Task objective :: From start to end, write out the following data exactly, apart from its images.

START Given data

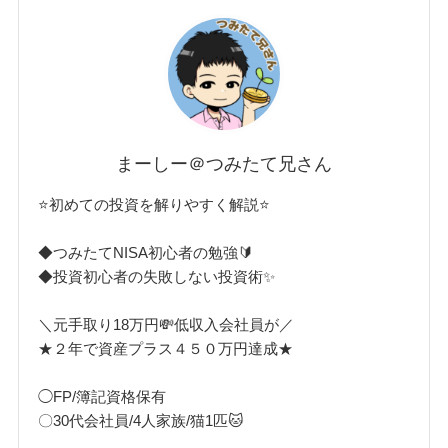
まーしー＠つみたて兄さん
⭐初めての投資を解りやすく解説⭐
◆つみたてNISA初心者の勉強🔰
◆投資初心者の失敗しない投資術✨
＼元手取り18万円💸低収入会社員が／
★２年で資産プラス４５０万円達成★
◯FP/簿記資格保有
〇30代会社員/4人家族/猫1匹🐱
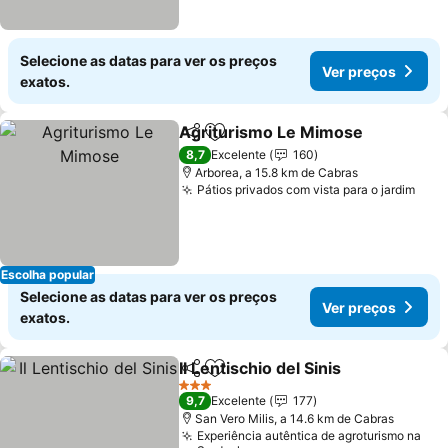
Selecione as datas para ver os preços
Ver preços
exatos.
Agriturismo Le Mimose
Partilhar
Adicionar aos favoritos
8,7
Excelente
160
Arborea, a 15.8 km de Cabras
Pátios privados com vista para o jardim
Escolha popular
Selecione as datas para ver os preços
Ver preços
exatos.
Il Lentischio del Sinis
Partilhar
Adicionar aos favoritos
3 Estrelas
9,7
Excelente
177
San Vero Milis, a 14.6 km de Cabras
Experiência autêntica de agroturismo na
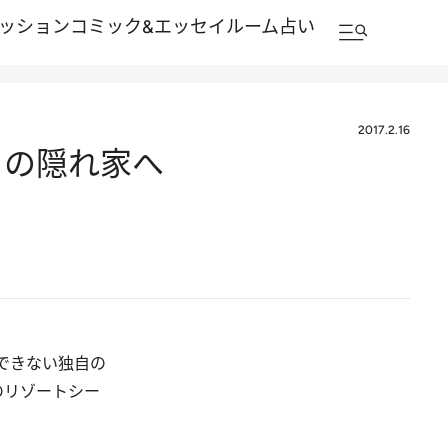
ッション
コミック&エッセイルーム
占い
2017.2.16
」の隠れ家へ
できない独自の
のリゾートシー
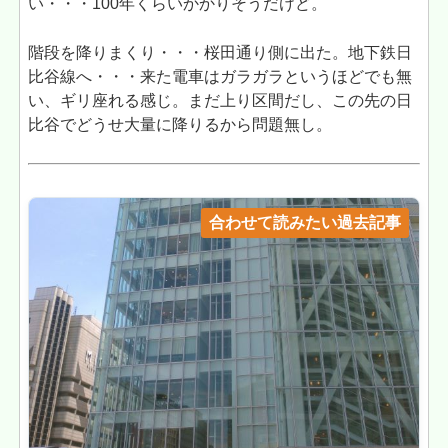
い・・・100年くらいかかりそうだけど。
階段を降りまくり・・・桜田通り側に出た。地下鉄日
比谷線へ・・・来た電車はガラガラというほどでも無
い、ギリ座れる感じ。まだ上り区間だし、この先の日
比谷でどうせ大量に降りるから問題無し。
合わせて読みたい過去記事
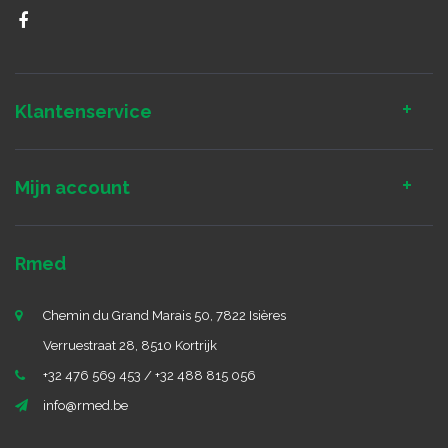
Klantenservice
Mijn account
Rmed
Chemin du Grand Marais 50, 7822 Isières
Verruestraat 28, 8510 Kortrijk
+32 476 569 453 / +32 488 815 056
info@rmed.be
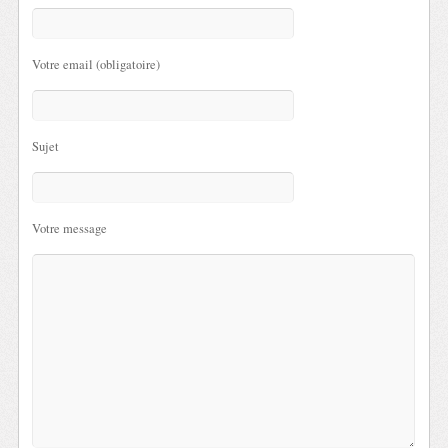
Votre email (obligatoire)
Sujet
Votre message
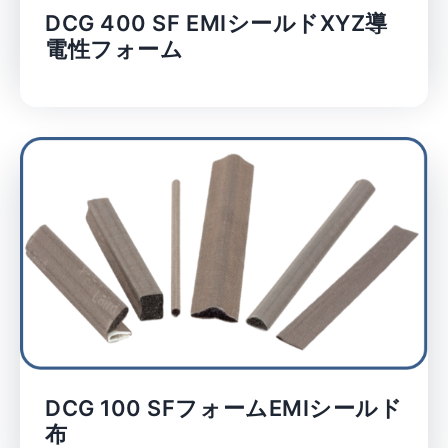
DCG 400 SF EMIシールドXYZ導
電性フォーム
DCG 100 SFフォームEMIシールド
布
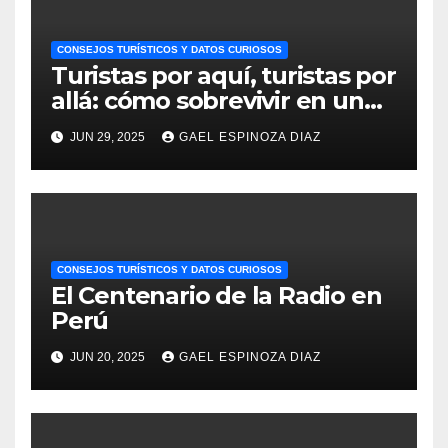
CONSEJOS TURÍSTICOS Y DATOS CURIOSOS
Turistas por aquí, turistas por
allá: cómo sobrevivir en un
Perú invadido
JUN 29, 2025
GAEL ESPINOZA DIAZ
CONSEJOS TURÍSTICOS Y DATOS CURIOSOS
El Centenario de la Radio en
Perú
JUN 20, 2025
GAEL ESPINOZA DIAZ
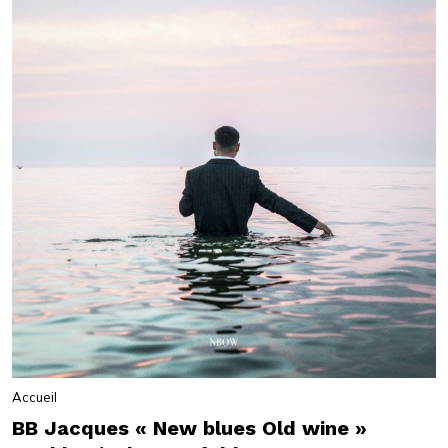
Accueil
BB Jacques « New blues Old wine »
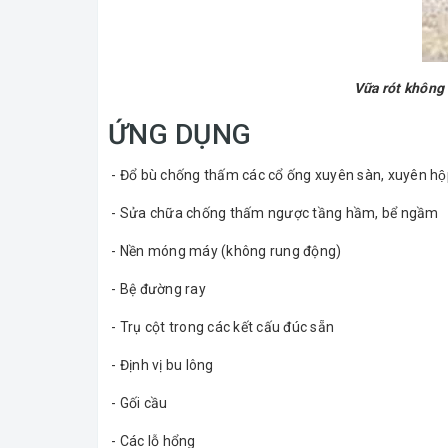
Vữa rót không
ỨNG DỤNG
- Đổ bù chống thấm các cổ ống xuyên sàn, xuyên hộp
- Sửa chữa chống thấm ngược tầng hầm, bể ngầm
- Nền móng máy (không rung động)
- Bệ đường ray
- Trụ cột trong các kết cấu đúc sẵn
- Định vị bu lông
- Gối cầu
- Các lỗ hổng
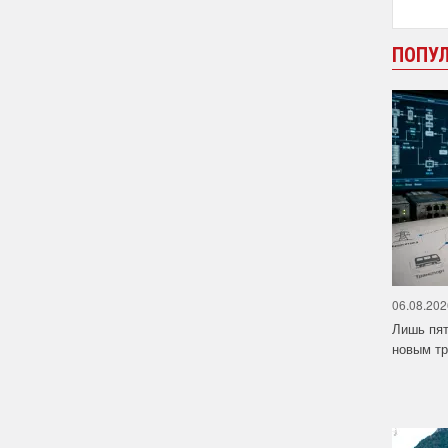
ПОПУ
06.08.202
Лишь пят
новым тр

END Given data

Response box ::
まーしー＠つみたて兄さん
⭐初めての投資を解りやすく解説⭐
◆つみたてNISA初心者の勉強🔰
◆投資初心者の失敗しない投資術✨
＼元手取り18万円💸低収入会社員が／
★２年で資産プラス４５０万円達成★
◯FP/簿記資格保有
〇30代会社員/4人家族/猫1匹🐱
Selecione as datas para ver os preços
Ver preços
exatos.
Agriturismo Le Mimose
Partilhar
Adicionar aos favoritos
8,7
Excelente
160
Arborea, a 15.8 km de Cabras
Pátios privados com vista para o jardim
Escolha popular
Selecione as datas para ver os preços
Ver preços
exatos.
Il Lentischio del Sinis
Partilhar
Adicionar aos favoritos
3 Estrelas
9,7
Excelente
177
San Vero Milis, a 14.6 km de Cabras
Experiência autêntica de agroturismo na
ッション
コミック&エッセイルーム
占い
2017.2.16
」の隠れ家へ
できない独自の
のリゾートシー
い・・・100年くらいかかりそうだけど。
階段を降りまくり・・・桜田通り側に出た。地下鉄日
比谷線へ・・・来た電車はガラガラというほどでも無
い、ギリ座れる感じ。まだ上り区間だし、この先の日
比谷でどうせ大量に降りるから問題無し。
合わせて読みたい過去記事
Klantenservice
Mijn account
Rmed
Chemin du Grand Marais 50, 7822 Isières
Verruestraat 28, 8510 Kortrijk
+32 476 569 453 / +32 488 815 056
info@rmed.be
Votre email (obligatoire)
Sujet
Votre message
DCG 400 SF EMIシールドXYZ導
電性フォーム
DCG 100 SFフォームEMIシールド
布
CONSEJOS TURÍSTICOS Y DATOS CURIOSOS
Turistas por aquí, turistas por
allá: cómo sobrevivir en un
Perú invadido
JUN 29, 2025
GAEL ESPINOZA DIAZ
CONSEJOS TURÍSTICOS Y DATOS CURIOSOS
El Centenario de la Radio en
Perú
JUN 20, 2025
GAEL ESPINOZA DIAZ
Accueil
BB Jacques « New blues Old wine »
Vữa rót không
ỨNG DỤNG
- Đổ bù chống thấm các cổ ống xuyên sàn, xuyên hộp
- Sửa chữa chống thấm ngược tầng hầm, bể ngầm
- Nền móng máy (không rung động)
- Bệ đường ray
- Trụ cột trong các kết cấu đúc sẵn
- Định vị bu lông
- Gối cầu
- Các lỗ hổng
ПОПУ
06.08.202
Лишь пят
новым тр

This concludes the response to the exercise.